A general conclusion is that by following the main principles of a healthy diet, the physiological homeostasis can be managed, as well as faster recovery from disease achieved


  • Physical training potentiates the effects caused by insulin sensitivity through the optimization of glucose transport and metabolism

  • Vigorous intensity exercise may have the greatest impact on cardiorespiratory fitness, insulin resistance, and body composition

  • Vigorous aerobic exercise and resistance training to improve insulin sensitivity and androgen measurements are warranted for women with PCOS. The minimum aerobic activity per week should be 120 min


  • Mental health disorders are highly prevalent in PCOS cases, which are associated with significantly more frequently experienced states of anxiety and depression, as well as sleep disorders

  • Sleep deprivation has been connected with increased risk of IR (insulin resistance), obesity, and type 2 diabetes (T2D).

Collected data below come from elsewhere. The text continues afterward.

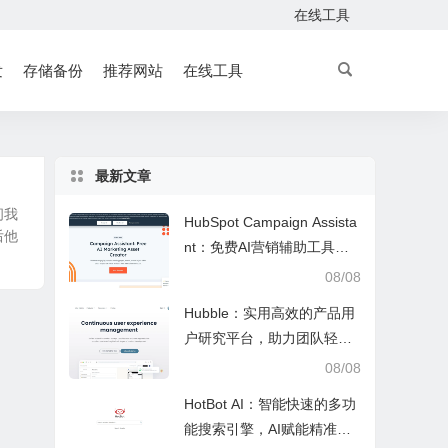
在线工具
发
存储备份
推荐网站
在线工具
最新文章
问我
HubSpot Campaign Assista
后他
nt：免费AI营销辅助工具，
快速写文案提效优化营销工
08/08
作
Hubble：实用高效的产品用
户研究平台，助力团队轻松
调研优化产品
08/08
HotBot AI：智能快速的多功
能搜索引擎，AI赋能精准检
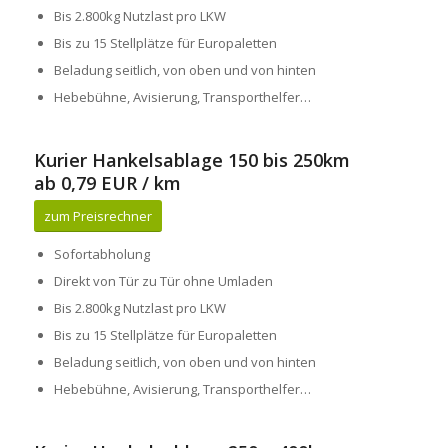
Bis 2.800kg Nutzlast pro LKW
Bis zu 15 Stellplätze für Europaletten
Beladung seitlich, von oben und von hinten
Hebebühne, Avisierung, Transporthelfer…
Kurier Hankelsablage 150 bis 250km
ab 0,79 EUR / km
zum Preisrechner
Sofortabholung
Direkt von Tür zu Tür ohne Umladen
Bis 2.800kg Nutzlast pro LKW
Bis zu 15 Stellplätze für Europaletten
Beladung seitlich, von oben und von hinten
Hebebühne, Avisierung, Transporthelfer…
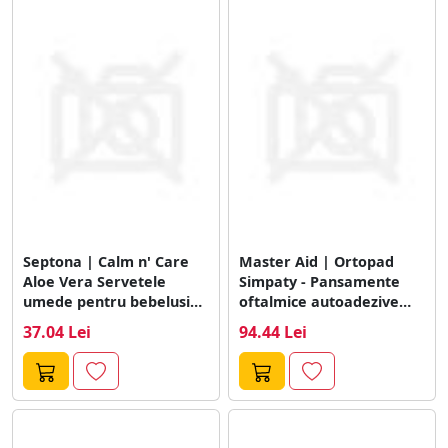
Septona | Calm n' Care
Master Aid | Ortopad
Aloe Vera Servetele
Simpaty - Pansamente
umede pentru bebelusi
oftalmice autoadezive
cu...
pentru copii |...
37.04 Lei
94.44 Lei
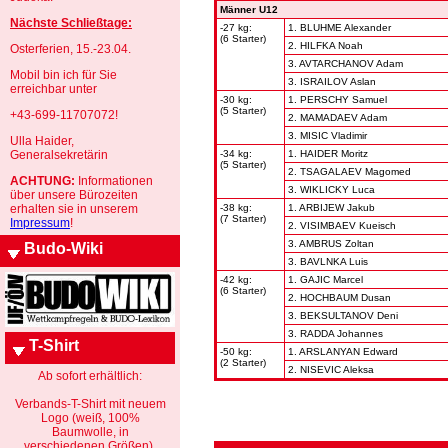
Männer U12
Nächste Schließtage:
-27 kg:
1. BLUHME Alexander
(6 Starter)
2. HILFKA Noah
Osterferien, 15.-23.04.
3. AVTARCHANOV Adam
Mobil bin ich für Sie
3. ISRAILOV Aslan
erreichbar unter
-30 kg:
1. PERSCHY Samuel
(5 Starter)
+43-699-11707072!
2. MAMADAEV Adam
3. MISIC Vladimir
Ulla Haider,
Generalsekretärin
-34 kg:
1. HAIDER Moritz
(5 Starter)
2. TSAGALAEV Magomed
ACHTUNG:
Informationen
3. WIKLICKY Luca
über unsere Bürozeiten
erhalten sie in unserem
-38 kg:
1. ARBIJEW Jakub
(7 Starter)
Impressum
!
2. VISIMBAEV Kueisch
3. AMBRUS Zoltan
Budo-Wiki
3. BAVLNKA Luis
-42 kg:
1. GAJIC Marcel
(6 Starter)
2. HOCHBAUM Dusan
3. BEKSULTANOV Deni
3. RADDA Johannes
T-Shirt
-50 kg:
1. ARSLANYAN Edward
(2 Starter)
2. NISEVIC Aleksa
Ab sofort erhältlich:
Verbands-T-Shirt mit neuem
Logo (weiß, 100%
Baumwolle, in
verschiedenen Größen).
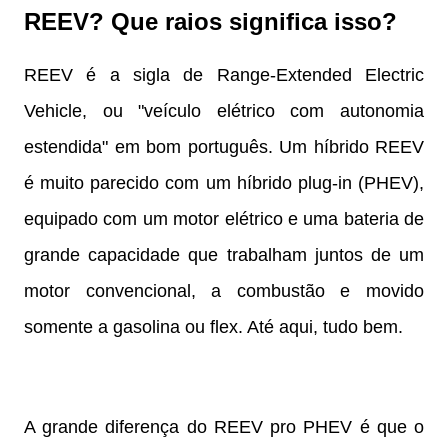
REEV? Que raios significa isso?
REEV é a sigla de Range-Extended Electric
Vehicle, ou "veículo elétrico com autonomia
estendida" em bom português. Um híbrido REEV
é muito parecido com um híbrido plug-in (PHEV),
equipado com um motor elétrico e uma bateria de
grande capacidade que trabalham juntos de um
motor convencional, a combustão e movido
somente a gasolina ou flex. Até aqui, tudo bem.
A grande diferença do REEV pro PHEV é que o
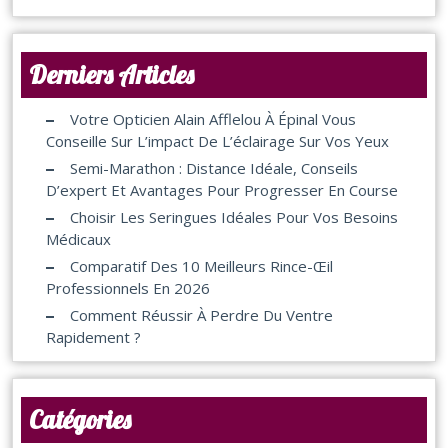
Derniers Articles
Votre Opticien Alain Afflelou À Épinal Vous
Conseille Sur L’impact De L’éclairage Sur Vos Yeux
Semi-Marathon : Distance Idéale, Conseils
D’expert Et Avantages Pour Progresser En Course
Choisir Les Seringues Idéales Pour Vos Besoins
Médicaux
Comparatif Des 10 Meilleurs Rince-Œil
Professionnels En 2026
Comment Réussir À Perdre Du Ventre
Rapidement ?
Catégories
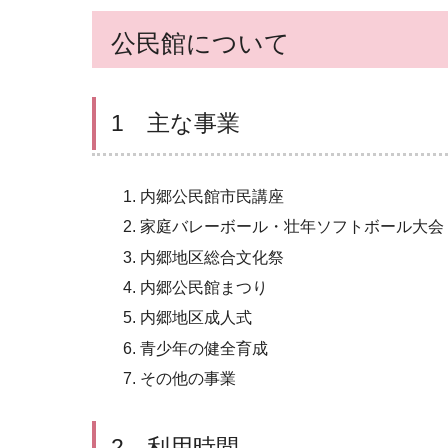
公民館について
1 主な事業
内郷公民館市民講座
家庭バレーボール・壮年ソフトボール大会
内郷地区総合文化祭
内郷公民館まつり
内郷地区成人式
青少年の健全育成
その他の事業
2 利用時間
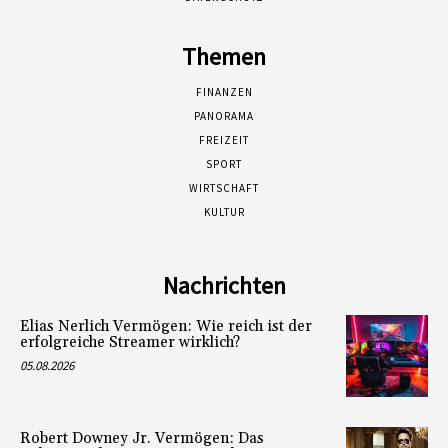
Themen
FINANZEN
PANORAMA
FREIZEIT
SPORT
WIRTSCHAFT
KULTUR
Nachrichten
Elias Nerlich Vermögen: Wie reich ist der
erfolgreiche Streamer wirklich?
05.08.2026
Robert Downey Jr. Vermögen: Das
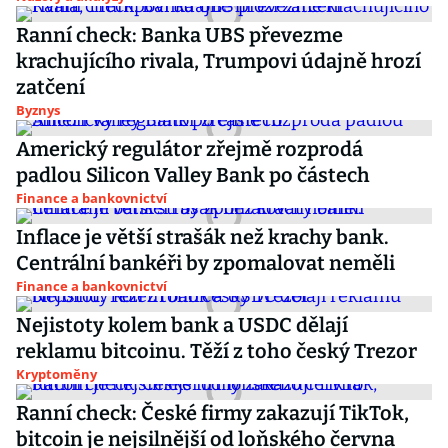
Ranní check: Banka UBS převezme
krachujícího rivala, Trumpovi údajně hrozí
zatčení
Byznys
Americký regulátor zřejmě rozprodá
padlou Silicon Valley Bank po částech
Finance a bankovnictví
Inflace je větší strašák než krachy bank.
Centrální bankéři by zpomalovat neměli
Finance a bankovnictví
Nejistoty kolem bank a USDC dělají
reklamu bitcoinu. Těží z toho český Trezor
Kryptoměny
Ranní check: České firmy zakazují TikTok,
bitcoin je nejsilnější od loňského června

Sleep disorders can be considered as one of the first symptoms leading to the weakening of the body’s protective properties and intensification of the pathways associated with insulin resistance in the course of PCOS.


A balanced diet to support insulin management is the most important treatment for PCOS; drinking infusions of some herbs would therefore be a very good complement to the therapy, such as

  • Aloe vera, cinnamon (Cinnamomum verum)

  • Green tea (Camellia sinensi)

  • Chamomile (Matricaria chamomilla)

  • White mulberry (Morus alba)

These herbs have properties of regulating lipid and carbohydrate metabolism they can be used by all phenotypes of PCOS women.

Another group of herbs is indicated especially for women with PCOS with biochemical evidence of increased levels of androgens: green mint (Mentha spicata L.), which has an antiandrogenic effect and restores follicular development in ovarian tissue.

Licorice smooth (Glycyrrhiza glabra) has been used in the treatment of PCOS because of its antiandrogen and estrogen-like activity. However, licorice is not a flawless solution, having the potential to induce hypertension, hypokalemia, and metabolic alkalosis.

Curcumin seems to be an efficient reducer of oxidative-stress related complications in patients with PCOS


Regarding PCOS It has been shown that significant improvement depends on modifiable factors related to the improvement of lifestyle, the introduction of a diet, especially a low-calorie diet with reduced GI, normalization of sleep and the introduction of daily physical activity. In addition, supplementing the diet with antioxidants and herbs seems to be highly effective in combating the chronic inflammation (Curcuma longa), improving liver steatosis (Silybum marianum, Nigella sativa) and the frequently occurring intestinal dysbiosis (probiotic therapy).


  • Szczuko, M., Kikut, J., Szczuko, U., Szydłowska, I., Nawrocka-Rutkowska, J., Ziętek, M., Verbanac, D., & Saso, L. (2021). Nutrition Strategy and Life Style in Polycystic Ovary Syndrome-Narrative Review. Nutrients, 13(7), 2452.

  • Farshchi, H., Rane, A., Love, A., & Kennedy, R. L. (2007). Diet and nutrition in polycystic ovary syndrome (PCOS): pointers for nutritional management. Journal of obstetrics and gynaecology : the journal of the Institute of Obstetrics and Gynaecology, 27(8), 762–773.

  • Legro, R. S. (2017). Evaluation and Treatment of Polycystic Ovary Syndrome. In K. R. Feingold (Eds.) et. al., Endotext., Inc.